US 12,347,135 B2
	Generating gesture reenactment video from video motion graphs using machine learning
Yang Zhou, Sunnyvale, CA (US); Jimei Yang, Mountain View, CA (US); Jun Saito, Seattle, WA (US); Dingzeyu Li, Seattle, WA (US); and Deepali Aneja, Seattle, WA (US)
Assigned to Adobe Inc., San Jose, CA (US)
Filed by Adobe Inc., San Jose, CA (US)
Filed on Nov. 14, 2022, as Appl.
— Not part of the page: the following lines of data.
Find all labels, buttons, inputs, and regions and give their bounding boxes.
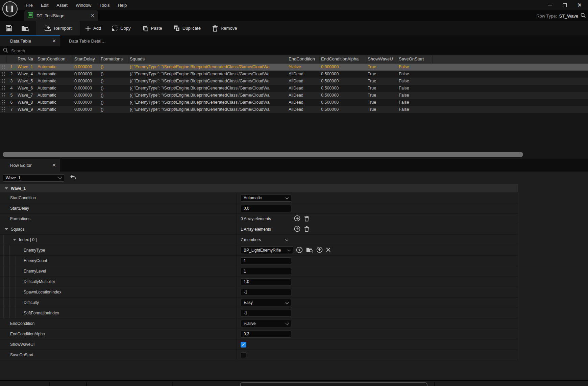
- clear-array-trash-icon[interactable]: [304, 226, 310, 233]
- browse-to-asset-button[interactable]: [21, 25, 29, 32]
- showwaveui-checkbox[interactable]: [241, 342, 246, 348]
- menu-file[interactable]: File: [22, 1, 37, 9]
- category-wave1[interactable]: Wave_1: [0, 184, 518, 193]
- search-input[interactable]: Search: [0, 46, 588, 55]
- row-drag-handle-icon[interactable]: [0, 92, 7, 99]
- tab-data-table[interactable]: Data Table ✕: [0, 35, 60, 46]
- table-row[interactable]: 3Wave_5Automatic0.000000()({ "EnemyType"…: [0, 78, 588, 85]
- column-header-showwaveui[interactable]: ShowWaveU: [366, 55, 397, 63]
- difficulty-dropdown[interactable]: Easy: [241, 299, 291, 306]
- dropdown-value: BP_LightEnemyRifle: [244, 248, 281, 253]
- row-drag-handle-icon[interactable]: [0, 78, 7, 85]
- tab-row-editor[interactable]: Row Editor ✕: [0, 159, 60, 172]
- tab-data-table-details[interactable]: Data Table Detai…: [60, 35, 115, 46]
- row-drag-handle-icon[interactable]: [0, 85, 7, 92]
- maximize-button[interactable]: [561, 1, 568, 9]
- chevron-down-icon[interactable]: [285, 238, 289, 241]
- copy-row-button[interactable]: Copy: [111, 25, 130, 32]
- column-header-startdelay[interactable]: StartDelay: [73, 55, 99, 63]
- horizontal-scrollbar-thumb[interactable]: [3, 152, 523, 157]
- endcondition-dropdown[interactable]: %alive: [241, 320, 291, 327]
- row-number: 3: [7, 78, 16, 85]
- row-editor-tab-title: Row Editor: [10, 163, 49, 168]
- row-drag-handle-icon[interactable]: [0, 71, 7, 78]
- row-type-link[interactable]: ST_Wave: [559, 14, 578, 19]
- column-header-saveonstart[interactable]: SaveOnStart: [397, 55, 433, 63]
- row-number: 5: [7, 92, 16, 99]
- add-icon: [85, 25, 91, 31]
- cell-squads: ({ "EnemyType": "/Script/Engine.Blueprin…: [128, 99, 287, 106]
- use-selected-asset-icon[interactable]: [296, 247, 303, 254]
- duplicate-row-button[interactable]: Duplicate: [173, 25, 201, 32]
- unreal-logo-icon[interactable]: [2, 1, 18, 17]
- insert-element-icon[interactable]: [316, 247, 323, 254]
- endconditionalpha-input[interactable]: 0.3: [241, 331, 291, 338]
- column-header-startcondition[interactable]: StartCondition: [36, 55, 73, 63]
- row-select-dropdown[interactable]: Wave_1: [3, 174, 64, 182]
- startdelay-input[interactable]: 0.0: [241, 205, 291, 212]
- expander-triangle-icon[interactable]: [5, 187, 8, 189]
- spawnlocationindex-input[interactable]: -1: [241, 289, 291, 296]
- browse-to-asset-icon[interactable]: [306, 247, 313, 254]
- paste-row-button[interactable]: Paste: [142, 25, 162, 32]
- row-drag-handle-icon[interactable]: [0, 63, 7, 71]
- expander-triangle-icon[interactable]: [13, 239, 16, 241]
- column-header-formations[interactable]: Formations: [99, 55, 128, 63]
- table-row[interactable]: 2Wave_4Automatic0.000000()({ "EnemyType"…: [0, 71, 588, 78]
- row-type-label: Row Type:: [536, 14, 557, 19]
- column-header-squads[interactable]: Squads: [128, 55, 287, 63]
- add-array-element-icon[interactable]: [294, 215, 300, 223]
- softformationindex-input[interactable]: -1: [241, 310, 291, 317]
- enemycount-input[interactable]: 1: [241, 257, 291, 264]
- row-editor-tab-close-icon[interactable]: ✕: [52, 163, 56, 168]
- difficultymultiplier-input[interactable]: 1.0: [241, 278, 291, 285]
- menu-tools[interactable]: Tools: [95, 1, 114, 9]
- search-placeholder: Search: [11, 48, 25, 53]
- property-row-squads: Squads 1 Array elements: [0, 224, 518, 235]
- remove-row-button[interactable]: Remove: [212, 25, 237, 32]
- cell-end-condition: AllDead: [287, 92, 320, 99]
- column-header-endconditionalpha[interactable]: EndConditionAlpha: [320, 55, 366, 63]
- duplicate-label: Duplicate: [182, 26, 201, 31]
- saveonstart-checkbox[interactable]: [241, 352, 246, 358]
- bottom-divider: [86, 382, 87, 386]
- reimport-button[interactable]: Reimport: [36, 21, 80, 35]
- cell-squads: ({ "EnemyType": "/Script/Engine.Blueprin…: [128, 63, 287, 71]
- column-header-endcondition[interactable]: EndCondition: [287, 55, 320, 63]
- menu-asset[interactable]: Asset: [52, 1, 72, 9]
- table-row[interactable]: 1Wave_1Automatic0.000000()({ "EnemyType"…: [0, 63, 588, 71]
- save-button[interactable]: [5, 25, 13, 32]
- row-type-search-icon[interactable]: [580, 12, 586, 19]
- cell-formations: (): [99, 85, 128, 92]
- row-number: 7: [7, 106, 16, 113]
- data-table-tab-close-icon[interactable]: ✕: [52, 38, 56, 43]
- table-row[interactable]: 6Wave_8Automatic0.000000()({ "EnemyType"…: [0, 99, 588, 106]
- asset-tab-dt-teststage[interactable]: DT_TestStage ✕: [24, 10, 98, 21]
- clear-asset-x-icon[interactable]: [326, 247, 331, 253]
- row-drag-handle-icon[interactable]: [0, 106, 7, 113]
- column-header-row-name[interactable]: Row Na: [16, 55, 36, 63]
- dropdown-value: Automatic: [244, 196, 262, 200]
- table-row[interactable]: 4Wave_6Automatic0.000000()({ "EnemyType"…: [0, 85, 588, 92]
- table-row[interactable]: 5Wave_7Automatic0.000000()({ "EnemyType"…: [0, 92, 588, 99]
- expander-triangle-icon[interactable]: [5, 228, 8, 230]
- cell-start-condition: Automatic: [36, 78, 73, 85]
- menu-window[interactable]: Window: [72, 1, 95, 9]
- clear-array-trash-icon[interactable]: [304, 215, 310, 223]
- enemylevel-input[interactable]: 1: [241, 268, 291, 275]
- add-row-button[interactable]: Add: [85, 25, 101, 31]
- menu-help[interactable]: Help: [114, 1, 131, 9]
- startcondition-dropdown[interactable]: Automatic: [241, 194, 291, 202]
- menu-edit[interactable]: Edit: [37, 1, 52, 9]
- property-row-enemycount: EnemyCount 1: [0, 256, 518, 266]
- close-window-button[interactable]: ✕: [576, 1, 583, 9]
- row-drag-handle-icon[interactable]: [0, 99, 7, 106]
- enemytype-asset-dropdown[interactable]: BP_LightEnemyRifle: [241, 247, 293, 254]
- rename-undo-icon[interactable]: [70, 174, 76, 181]
- datatable-asset-icon: [28, 12, 33, 19]
- add-array-element-icon[interactable]: [294, 226, 300, 233]
- minimize-button[interactable]: [546, 1, 554, 9]
- table-row[interactable]: 7Wave_9Automatic0.000000()({ "EnemyType"…: [0, 106, 588, 113]
- asset-tab-close-icon[interactable]: ✕: [91, 13, 95, 18]
- cell-end-condition: AllDead: [287, 106, 320, 113]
No. 18/055,310.
Prior Publication US 2024/0161335 A1, May 16, 2024
Int. Cl. G06K 9/00 (2022.01); G06F 16/683 (2019.01); G06F 40/242 (2020.01); G06T 7/207 (2017.01); G06T 7/73 (2017.01)

CPC G06T 7/73 (2017.01) [G06F 16/685 (2019.01); G06F 40/242 (2020.01); G06T 7/207 (2017.01)]

17 Claims

1. A method comprising:

receiving a first input including a reference speech video, the reference speech video including a reference video sequence paired with a reference audio sequence;

generating a video motion graph representing the reference speech video, wherein each node of the video motion graph is associated with a frame of the reference video sequence and reference audio features of the reference audio sequence;

receiving a second input including a target audio sequence;

identifying a node path through the video motion graph based on target audio features and the reference audio features; and

generating an output media sequence, the output media sequence including an output video sequence generated based on the identified node path through the video motion graph paired with the target audio sequence, including blending, by a trained neural network, frames of the reference video associated with one or more nodes surrounding pairs of consecutive nodes in the identified node path that are non-consecutive nodes in the video motion graph.